Saxo Bank: Inilah Peluang Terbaik Emas untuk Tembus $ 1.300
Friday, 24 November 2017 02:42 WIB | GOLD CORNER |Gold OutlookGold Corner

Pedagang emas harus bersabar seiring pasar tetap terjebak dalam kisaran perdagangan yang sempit, menurut seorang analis komoditas yang melihat potensi pertumbuhan harga lebih tinggi menjelang akhir tahun.

Ole Hansen, pimpinan strategi komoditas di Saxo Bank, mengatakan bahwa kurva yield yang lebih datar - seiring spread antara yield obligasi 2 tahun dan 10 tahun telah menyempit ke titik terendah dalam 10 tahun “ bersama dengan dolar AS yang berjuang melawan Yen Jepang merupakan dua tanda positif bagi pasar emas.

"Saya mencermati yen dan short covering bisa mendorong yen menguat terhadap dolar AS; Emas akan diuntungkan dari hal itu, "katanya dalam sebuah wawancara telepon dengan Kitco News. "Kurva yield yang lebih datar, menurut saya, akan mengurangi risk appetite untuk dolar AS dan itu merupakan kesempatan terbaik untuk emas dalam jangka pendek. "

Dalam sebuah laporan Rabu, Hansen menambahkan bahwa berlanjutnya pembelian obligasi jangka panjang dan penjualan obligasi jangka pendek menunjukkan bahwa pasar lebih khawatir tentang resesi daripada inflasi, yang mana hal itu meningkatkan daya tarik safe haven emas.

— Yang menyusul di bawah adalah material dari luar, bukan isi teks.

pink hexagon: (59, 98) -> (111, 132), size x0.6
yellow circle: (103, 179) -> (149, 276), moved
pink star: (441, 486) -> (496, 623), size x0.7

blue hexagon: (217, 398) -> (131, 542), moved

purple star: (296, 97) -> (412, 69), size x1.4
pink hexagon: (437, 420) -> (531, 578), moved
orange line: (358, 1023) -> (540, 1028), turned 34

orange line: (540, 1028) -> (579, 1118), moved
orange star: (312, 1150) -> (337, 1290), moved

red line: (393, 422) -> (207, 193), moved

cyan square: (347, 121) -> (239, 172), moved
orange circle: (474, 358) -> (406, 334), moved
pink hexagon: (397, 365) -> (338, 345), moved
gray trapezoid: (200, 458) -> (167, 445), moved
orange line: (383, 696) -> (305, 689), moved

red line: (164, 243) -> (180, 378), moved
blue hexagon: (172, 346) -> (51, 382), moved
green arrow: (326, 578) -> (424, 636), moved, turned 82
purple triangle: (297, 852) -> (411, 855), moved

Hansen mengakui bahwa pergerakan harga baru-baru ini membuat investor frustrasi seiring emas tidak mampu menembus ke atas level $ 1.300 per ounce. Namun, ia menambahkan bahwa di lingkungan pasar ekuitas yang positif dan kenaikan pada yield obligasi, ketahanan emas akan faktor tersebut tidak bisa dipungkiri.

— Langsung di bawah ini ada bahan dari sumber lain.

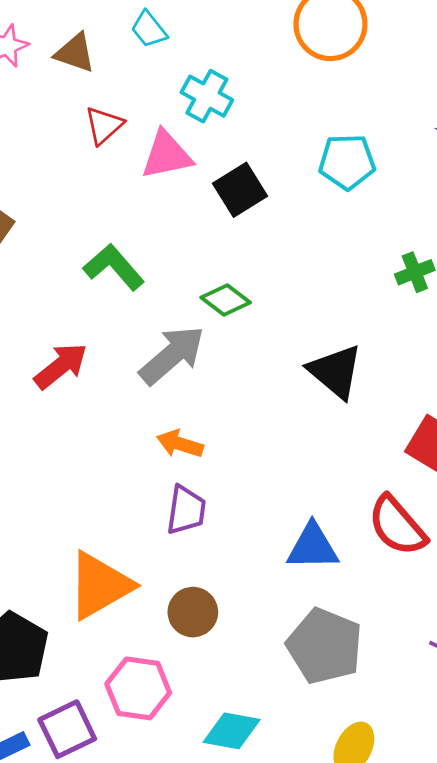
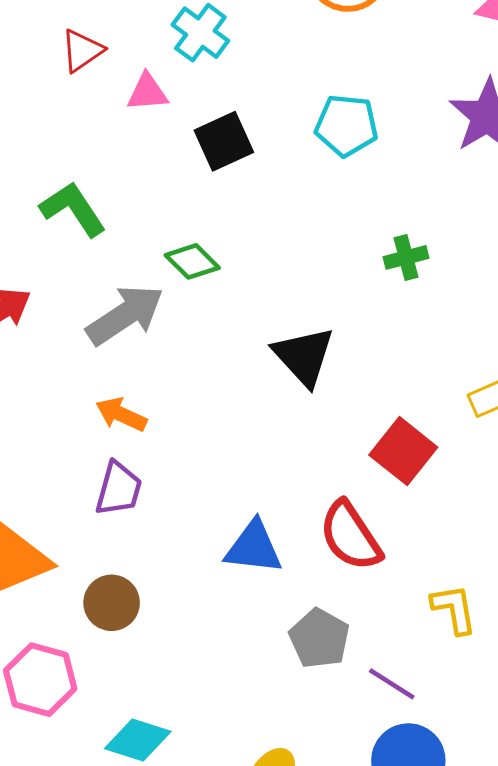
pink triangle: (167, 155) -> (147, 92), size x0.7
gray pentagon: (325, 646) -> (319, 638), moved, size x0.7

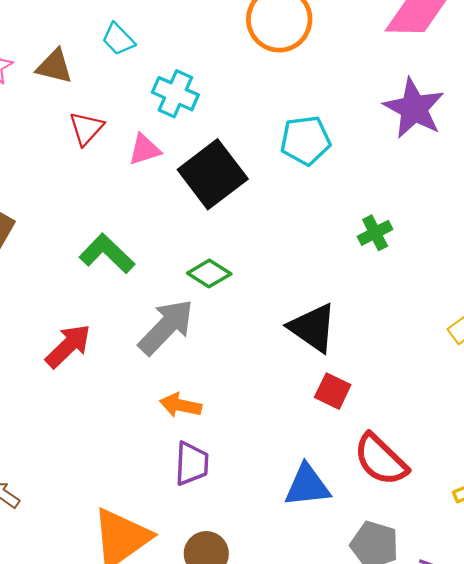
black square: (224, 141) -> (213, 174), size x1.4
red square: (403, 451) -> (333, 391), moved, size x0.7

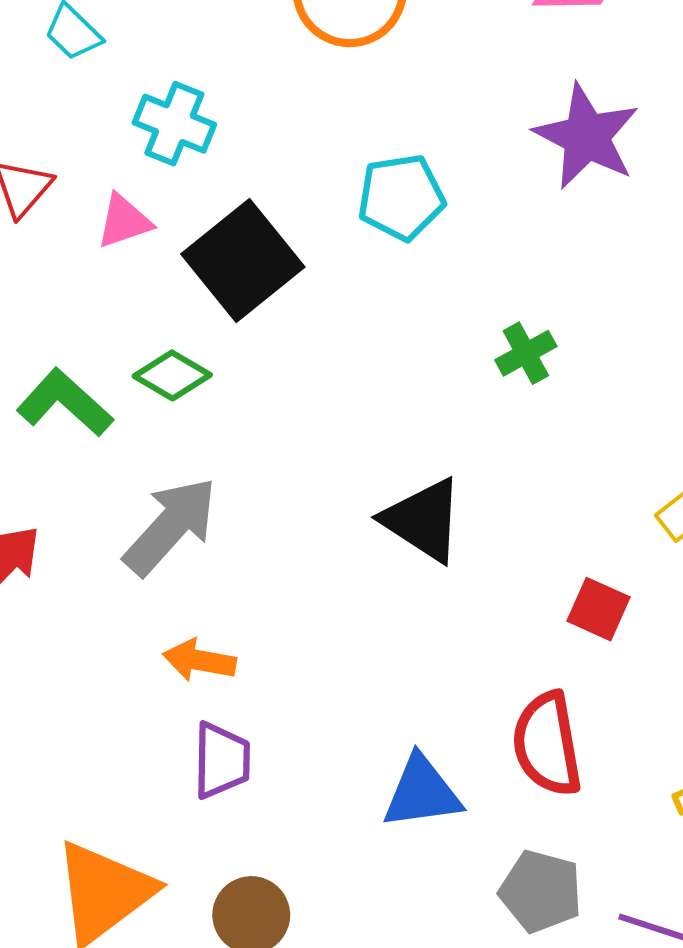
green diamond: (209, 273) -> (172, 375), moved
red square: (333, 391) -> (598, 609), moved
red semicircle: (381, 460) -> (547, 744), turned 38

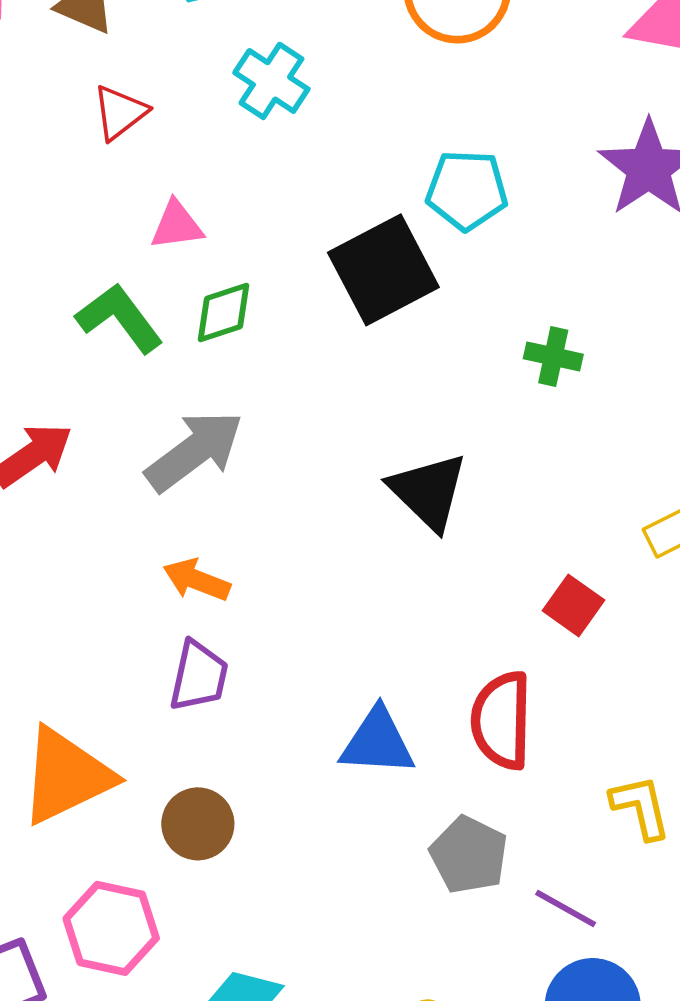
pink triangle: (124, 221) -> (177, 225), moved
black square: (243, 260) -> (383, 270), moved
green cross: (526, 353) -> (553, 356), turned 30
green diamond: (172, 375) -> (224, 312), turned -60

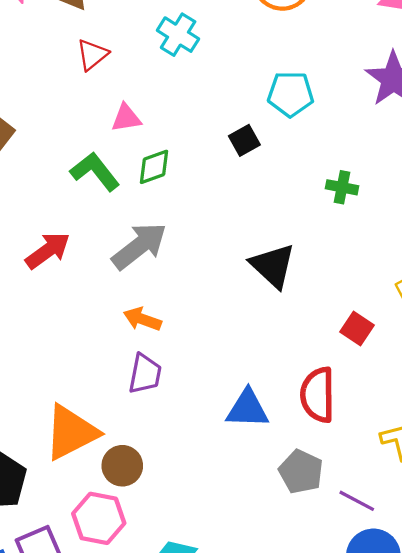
black square: (383, 270) -> (244, 140), size x0.5
brown circle: (198, 824) -> (122, 466), moved

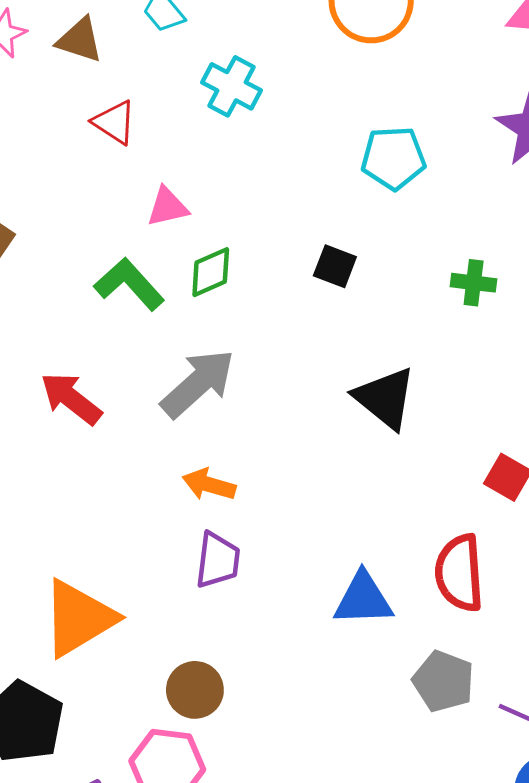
red triangle: (92, 55) -> (114, 122), turned -44
black square: (244, 140) -> (335, 266), moved, turned -36
red arrow: (48, 251) -> (71, 398), turned -102
orange triangle: (71, 432) -> (79, 618), moved

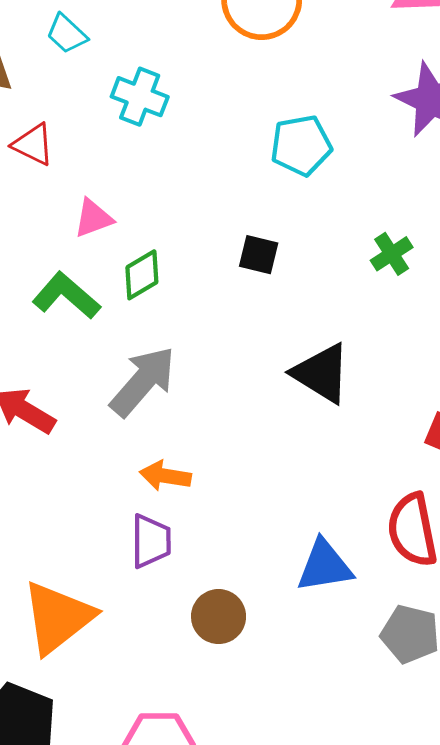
green cross: (474, 283) -> (392, 254), turned -33
purple trapezoid: (218, 560) -> (151, 541), moved
brown circle: (195, 690) -> (219, 617), moved

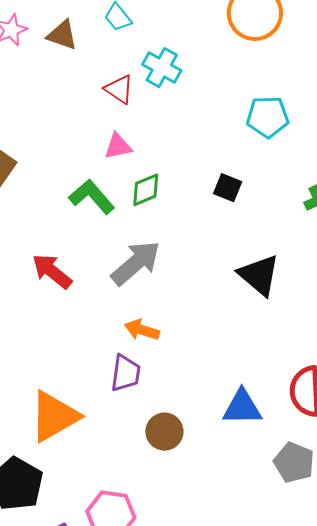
red triangle: (33, 144) -> (119, 89), moved

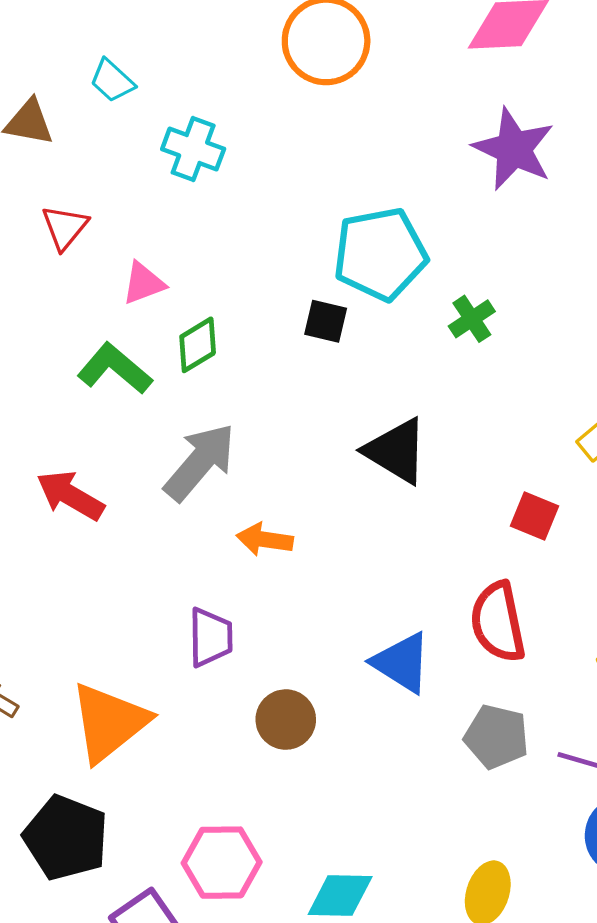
red triangle: (119, 89) -> (65, 227), moved, turned 44
cyan pentagon: (268, 117) -> (380, 254), moved, size x1.4
orange arrow: (142, 330) -> (265, 539), moved
blue triangle: (242, 407) -> (402, 663), turned 42

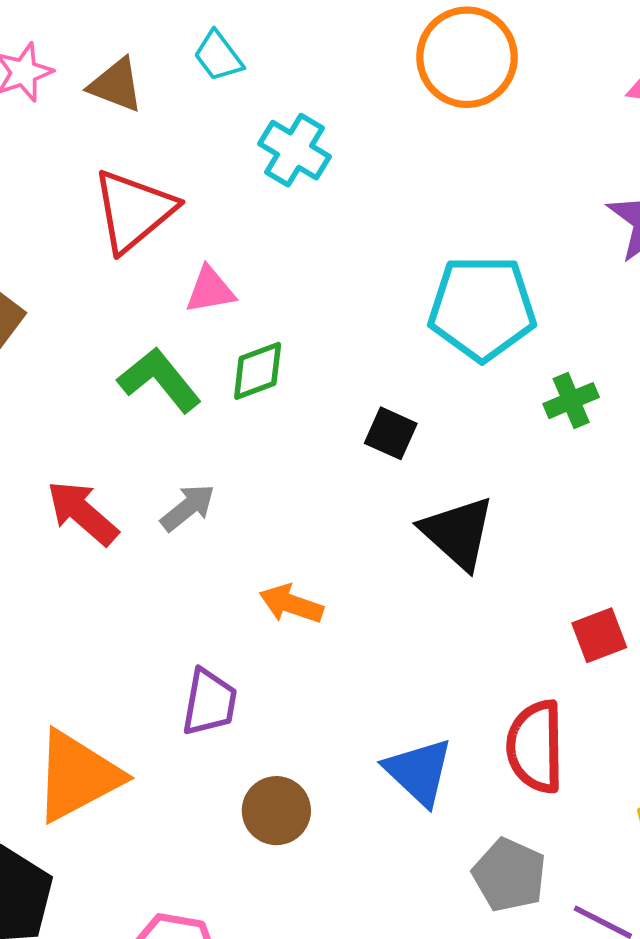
red triangle: (65, 227) -> (134, 211), size x1.6
black square: (326, 321) -> (391, 433), moved
gray arrow: (200, 462) -> (188, 508), moved, size x0.6
red square: (534, 516) -> (599, 635), turned 36

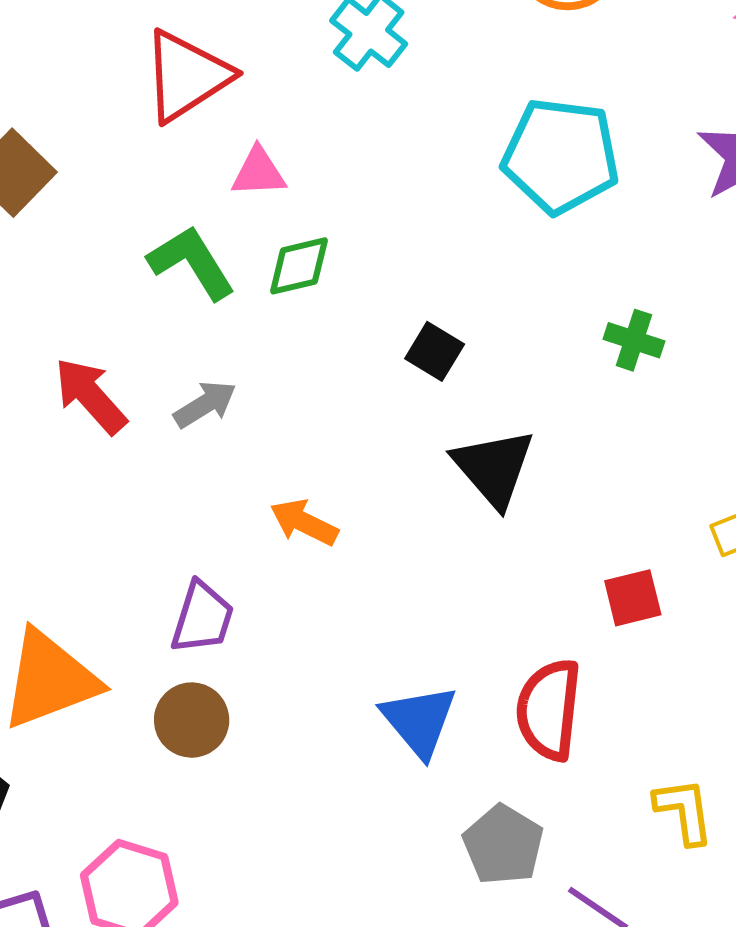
cyan pentagon: (482, 308) -> (561, 156), moved
green cross: (571, 401) -> (634, 340), turned 34
brown circle: (276, 811) -> (192, 720), moved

"Saya pikir kita melihat investor perlahan melakukan diversifikasi ke emas dan investor menjaga emas dalam posisi baik dalam waktu dekat," katanya. "Emas untuk saat ini terlihat berada di antara indikator makro yang kurang menguntungkan di satu sisi dan di sisi lain di mana risiko politik meningkat. Dalam keadaan ini, sejauh ini emas berhasil mendapat dukungan dan kami mempertahankan pandangan bahwa risiko / reward tetap condong ke harga yang lebih tinggi. "

Juga yang mendukung emas adalah fakta bahwa Federal Reserve tidak terburu-buru untuk secara agresif menaikkan suku bunga. Hansen mencatatkan bahwa Ketua Fed Janet Yellen pada Selasa malam mempertahankan jalur kenaikan tingkat suku bunga secara bertahap.

Mengenai aksi harga baru-baru ini yang melihat kegagalan pasar sekali lagi menembus ke atas level $ 1.300, Hansen mengatakan bahwa mungkin trader jangka pendek bermain di pasar. Dia mencatat bahwa komitmen terakhir dari para pedagang menunjukkan bahwa hedge fund terus membeli emas, yang mana meningkatkan net length pasar.

Dari sisi teknikal, Hansen mengatakan bahwa tingkat support pertama untuk dicermati yakni di $ 1.275 per ounce namun garis besarnya berada di sekitar titik terendah bulan Oktober di level $ 1.260. Pada sisi positifnya, dia mengatakan bahwa harga emas butuh untuk bergerak ke atas harga tertinggi di atas $ 1.305 untuk menarik momentum pembelian baru.

"Sampai kita mendapakan breakout lagi, pedagang harus tetap bersabar. Saya berharap emas yang menembus level $ 1.300 akan menciptakan beberapa momentum pembelian yang akan membawa kita ke target akhir tahun, yang saya pertahankan di level $ 1.325 per ounce, "katanya. (Sdm)

Sumber: Kitco News

RELATED NEWS
Wall St, Main St. Perkirakan Emas Terus Bersinar...
Monday, 10 December 2018 13:04 WIB

Wall Street dan Main Street keduanya melihat emas untuk membangun pergerakan minggu lalu untuk bergerak lebih tinggi selama minggu depan, berdasarkan survei emas Kitco News. Pengamat memperkirakan la...

Bisakah Emas Atasi Kutukan Desember?...
Tuesday, 4 December 2018 12:00 WIB

Seorang analis komoditas mengatakan dia sedang menunggu untuk melihat apakah pasar emas dapat mengalahkan kutukan Desember seiring pasar memulai bulan dengan catatan yang kuat, diperdagangkan tepat di...

Emas Terlihat Baik Pada 2019 Tetapi Butuh Inflasi Untuk Tembus $ 1.300 - IHS Markit...
Tuesday, 27 November 2018 05:37 WIB

Meskipun pasar emas dapat diperdagangkan di atas kisaran enam bulan saat ini pada tahun 2019, investor seharusnya tidak mengharapkan harga untuk menembus orbit mereka, menurut salah satu perusahaan ri...

Emas Baru Saja Memulai - Scotiabank...
Tuesday, 20 November 2018 05:51 WIB

Meskipun pasar emas tidak mampu mempertahankan momentum Oktober-nya, satu bank Kanada belum siap untuk menyerah pada logam mulia ini. Analis di Scotiabank mengatakan bahwa mereka melihat potensi lebi...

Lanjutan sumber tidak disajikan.